+++ Data for processing

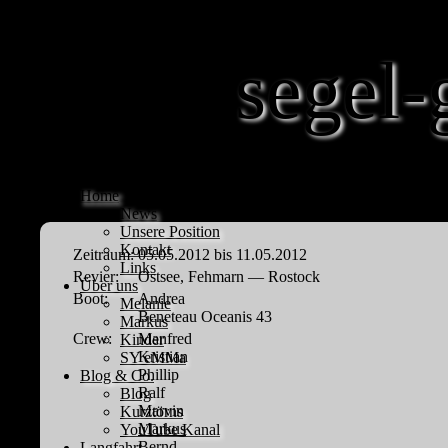
segel-
Home
News
Unsere Position
Kontakt
Zeitraum:
05.05.2012 bis 11.05.2012
Links
Revier:
Ostsee, Fehmarn — Rostock
Über uns
Boot:
Andrea
Melanie
Beneteau Oceanis 43
Markus
Crew:
Manfred
Kinder
Kristian
SY eMMa
Phillip
Blog & Co.
Ralf
Blog
Marvin
Kurztörns
Markus
YouTube Kanal
Bernd
Langfahrt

++++++

### Task requirements:
Pictures aside, retype the entries above exactly as they are.

### Worked solution:
segel-
Home
News
Unsere Position
Kontakt
Zeitraum:
05.05.2012 bis 11.05.2012
Links
Revier:
Ostsee, Fehmarn — Rostock
Über uns
Boot:
Andrea
Melanie
Beneteau Oceanis 43
Markus
Crew:
Manfred
Kinder
Kristian
SY eMMa
Phillip
Blog & Co.
Ralf
Blog
Marvin
Kurztörns
Markus
YouTube Kanal
Bernd
Langfahrt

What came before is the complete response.